Records to process:
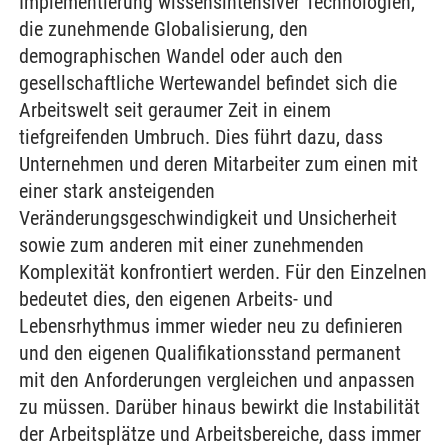
Implementierung wissensintensiver Technologien,
die zunehmende Globalisierung, den
demographischen Wandel oder auch den
gesellschaftliche Wertewandel befindet sich die
Arbeitswelt seit geraumer Zeit in einem
tiefgreifenden Umbruch. Dies führt dazu, dass
Unternehmen und deren Mitarbeiter zum einen mit
einer stark ansteigenden
Veränderungsgeschwindigkeit und Unsicherheit
sowie zum anderen mit einer zunehmenden
Komplexität konfrontiert werden. Für den Einzelnen
bedeutet dies, den eigenen Arbeits- und
Lebensrhythmus immer wieder neu zu definieren
und den eigenen Qualifikationsstand permanent
mit den Anforderungen vergleichen und anpassen
zu müssen. Darüber hinaus bewirkt die Instabilität
der Arbeitsplätze und Arbeitsbereiche, dass immer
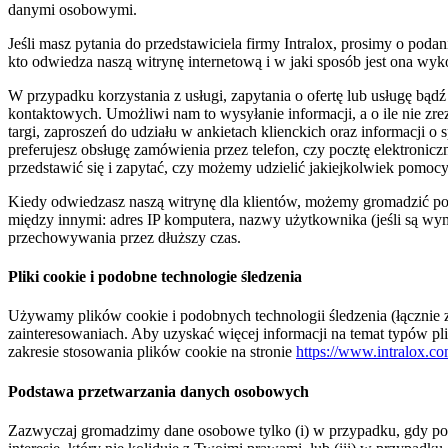
danymi osobowymi.
Jeśli masz pytania do przedstawiciela firmy Intralox, prosimy o p
kto odwiedza naszą witrynę internetową i w jaki sposób jest ona w
W przypadku korzystania z usługi, zapytania o ofertę lub usługę bąd
kontaktowych. Umożliwi nam to wysyłanie informacji, a o ile nie zrez
targi, zaproszeń do udziału w ankietach klienckich oraz informacji o
preferujesz obsługę zamówienia przez telefon, czy pocztę elektroni
przedstawić się i zapytać, czy możemy udzielić jakiejkolwiek pomocy
Kiedy odwiedzasz naszą witrynę dla klientów, możemy gromadzić po
między innymi: adres IP komputera, nazwy użytkownika (jeśli są wy
przechowywania przez dłuższy czas.
Pliki cookie i podobne technologie śledzenia
Używamy plików cookie i podobnych technologii śledzenia (łącznie
zainteresowaniach. Aby uzyskać więcej informacji na temat typów p
zakresie stosowania plików cookie na stronie
https://www.intralox.co
Podstawa przetwarzania danych osobowych
Zazwyczaj gromadzimy dane osobowe tylko (i) w przypadku, gdy po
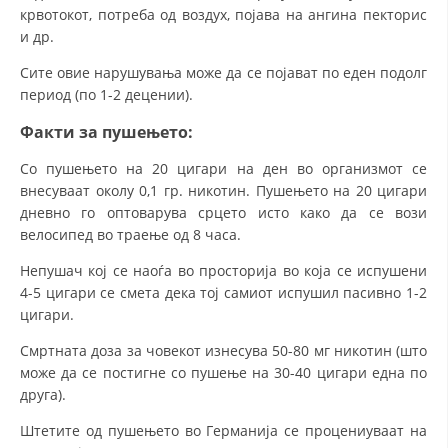
крвотокот, потреба од воздух, појава на ангина пекторис
и др.
Сите овие нарушувања може да се појават по еден подолг
период (по 1-2 децении).
Факти за пушењето:
Со пушењето на 20 цигари на ден во организмот се
внесуваат околу 0,1 гр. никотин. Пушењето на 20 цигари
дневно го оптоварува срцето исто како да се вози
велосипед во траење од 8 часа.
Непушач кој се наоѓа во просторија во која се испушени
4-5 цигари се смета дека тој самиот испушил пасивно 1-2
цигари.
Смртната доза за човекот изнесува 50-80 мг никотин (што
може да се постигне со пушење на 30-40 цигари една по
друга).
Штетите од пушењето во Германија се процениуваат на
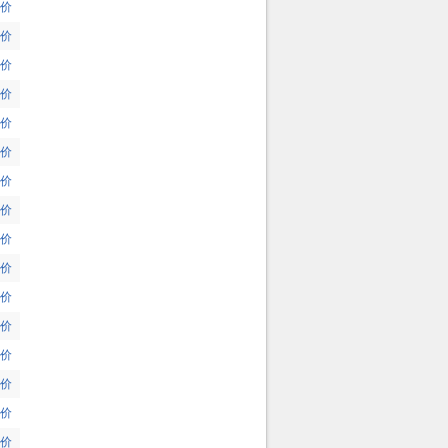
价
价
价
价
价
价
价
价
价
价
价
价
价
价
价
价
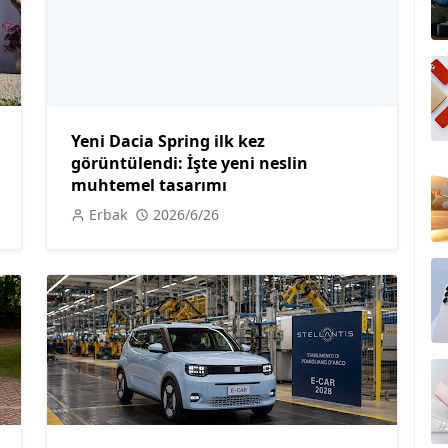
Yeni Dacia Spring ilk kez
görüntülendi: İşte yeni neslin
muhtemel tasarımı
Erbak
2026/6/26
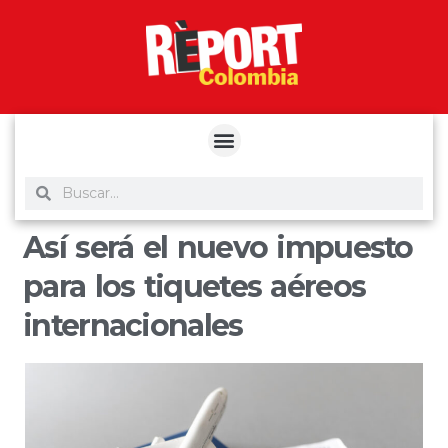
yuantoto
yuantoto
yuantoto
yuantoto
siaptoto
posjp33
siaptoto
Así será el nuevo impuesto
para los tiquetes aéreos
internacionales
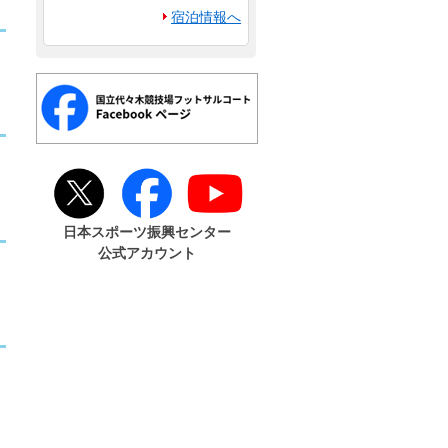
宿泊情報へ
日本スポーツ振興センター
公式アカウント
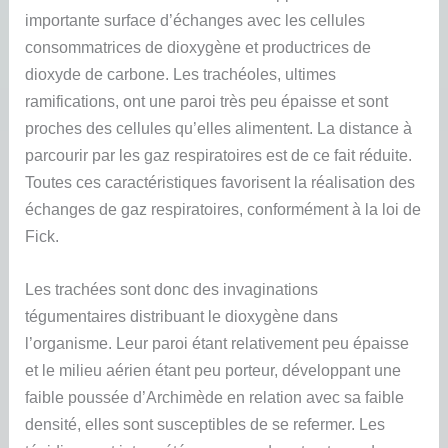
importante surface d’échanges avec les cellules
consommatrices de dioxygène et productrices de
dioxyde de carbone. Les trachéoles, ultimes
ramifications, ont une paroi très peu épaisse et sont
proches des cellules qu’elles alimentent. La distance à
parcourir par les gaz respiratoires est de ce fait réduite.
Toutes ces caractéristiques favorisent la réalisation des
échanges de gaz respiratoires, conformément à la loi de
Fick.
Les trachées sont donc des invaginations
tégumentaires distribuant le dioxygène dans
l’organisme. Leur paroi étant relativement peu épaisse
et le milieu aérien étant peu porteur, développant une
faible poussée d’Archimède en relation avec sa faible
densité, elles sont susceptibles de se refermer. Les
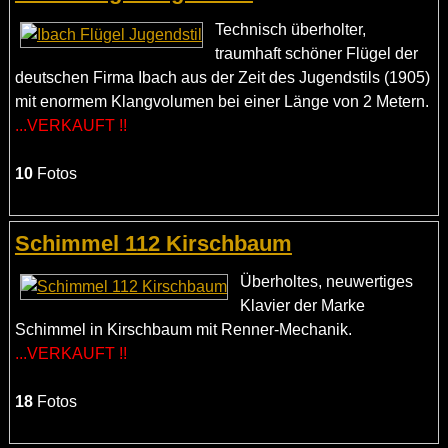
Technisch überholter,
traumhaft schöner Flügel der
deutschen Firma Ibach aus der Zeit des Jugendstils (1905)
mit enormem Klangvolumen bei einer Länge von 2 Metern.
...VERKAUFT !!
10
Fotos
Schimmel 112 Kirschbaum
Überholtes, neuwertiges
Klavier der Marke
Schimmel in Kirschbaum mit Renner-Mechanik.
...VERKAUFT !!
18
Fotos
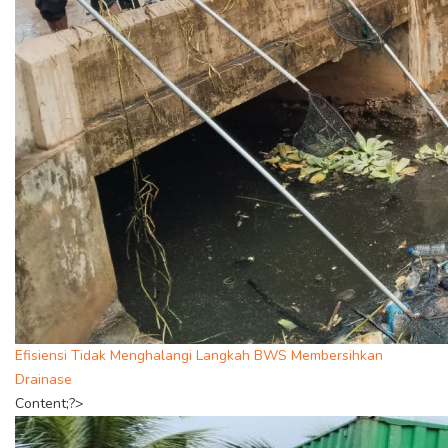
Efisiensi Tidak Menghalangi Langkah BWS Membersihkan
Drainase
Content;?>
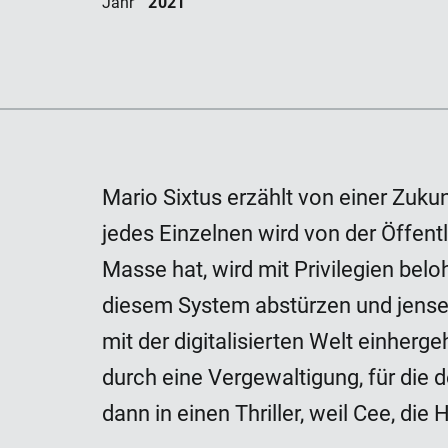
2021
Jahr
Mario Sixtus erzählt von einer Zuku
jedes Einzelnen wird von der Öffent
Masse hat, wird mit Privilegien beloh
diesem System abstürzen und jensei
mit der digitalisierten Welt einher
durch eine Vergewaltigung, für die 
dann in einen Thriller, weil Cee, die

Work task: With the images removed, reproduce all the material above word for word.

Result for this task:
Implementierung wissensintensiver Technologien,
die zunehmende Globalisierung, den
demographischen Wandel oder auch den
gesellschaftliche Wertewandel befindet sich die
Arbeitswelt seit geraumer Zeit in einem
tiefgreifenden Umbruch. Dies führt dazu, dass
Unternehmen und deren Mitarbeiter zum einen mit
einer stark ansteigenden
Veränderungsgeschwindigkeit und Unsicherheit
sowie zum anderen mit einer zunehmenden
Komplexität konfrontiert werden. Für den Einzelnen
bedeutet dies, den eigenen Arbeits- und
Lebensrhythmus immer wieder neu zu definieren
und den eigenen Qualifikationsstand permanent
mit den Anforderungen vergleichen und anpassen
zu müssen. Darüber hinaus bewirkt die Instabilität
der Arbeitsplätze und Arbeitsbereiche, dass immer
danymi osobowymi.
Jeśli masz pytania do przedstawiciela firmy Intralox, prosimy o p
kto odwiedza naszą witrynę internetową i w jaki sposób jest ona w
W przypadku korzystania z usługi, zapytania o ofertę lub usługę bąd
kontaktowych. Umożliwi nam to wysyłanie informacji, a o ile nie zrez
targi, zaproszeń do udziału w ankietach klienckich oraz informacji o
preferujesz obsługę zamówienia przez telefon, czy pocztę elektroni
przedstawić się i zapytać, czy możemy udzielić jakiejkolwiek pomocy
Kiedy odwiedzasz naszą witrynę dla klientów, możemy gromadzić po
między innymi: adres IP komputera, nazwy użytkownika (jeśli są wy
przechowywania przez dłuższy czas.
Pliki cookie i podobne technologie śledzenia
Używamy plików cookie i podobnych technologii śledzenia (łącznie
zainteresowaniach. Aby uzyskać więcej informacji na temat typów p
zakresie stosowania plików cookie na stronie
https://www.intralox.co
Podstawa przetwarzania danych osobowych
Zazwyczaj gromadzimy dane osobowe tylko (i) w przypadku, gdy po
крвотокот, потреба од воздух, појава на ангина пекторис
и др.
Сите овие нарушувања може да се појават по еден подолг
период (по 1-2 децении).
Факти за пушењето:
Со пушењето на 20 цигари на ден во организмот се
внесуваат околу 0,1 гр. никотин. Пушењето на 20 цигари
дневно го оптоварува срцето исто како да се вози
велосипед во траење од 8 часа.
Непушач кој се наоѓа во просторија во која се испушени
4-5 цигари се смета дека тој самиот испушил пасивно 1-2
цигари.
Смртната доза за човекот изнесува 50-80 мг никотин (што
може да се постигне со пушење на 30-40 цигари една по
друга).
Штетите од пушењето во Германија се процениуваат на
价
价
价
价
价
价
价
价
价
价
价
价
价
价
价
价
Yeni Dacia Spring ilk kez
görüntülendi: İşte yeni neslin
muhtemel tasarımı
Erbak
2026/6/26
yuantoto
yuantoto
yuantoto
yuantoto
siaptoto
posjp33
siaptoto
Así será el nuevo impuesto
para los tiquetes aéreos
internacionales
宿泊情報へ
日本スポーツ振興センター
公式アカウント
importante surface d’échanges avec les cellules
consommatrices de dioxygène et productrices de
dioxyde de carbone. Les trachéoles, ultimes
ramifications, ont une paroi très peu épaisse et sont
proches des cellules qu’elles alimentent. La distance à
parcourir par les gaz respiratoires est de ce fait réduite.
Toutes ces caractéristiques favorisent la réalisation des
échanges de gaz respiratoires, conformément à la loi de
Fick.
Les trachées sont donc des invaginations
tégumentaires distribuant le dioxygène dans
l’organisme. Leur paroi étant relativement peu épaisse
et le milieu aérien étant peu porteur, développant une
faible poussée d’Archimède en relation avec sa faible
densité, elles sont susceptibles de se refermer. Les
Technisch überholter,
traumhaft schöner Flügel der
deutschen Firma Ibach aus der Zeit des Jugendstils (1905)
mit enormem Klangvolumen bei einer Länge von 2 Metern.
...VERKAUFT !!
10
Fotos
Schimmel 112 Kirschbaum
Überholtes, neuwertiges
Klavier der Marke
Schimmel in Kirschbaum mit Renner-Mechanik.
...VERKAUFT !!
18
Fotos
Efisiensi Tidak Menghalangi Langkah BWS Membersihkan
Drainase
Content;?>
2021
Jahr
Mario Sixtus erzählt von einer Zuku
jedes Einzelnen wird von der Öffent
Masse hat, wird mit Privilegien beloh
diesem System abstürzen und jensei
mit der digitalisierten Welt einher
durch eine Vergewaltigung, für die 
dann in einen Thriller, weil Cee, die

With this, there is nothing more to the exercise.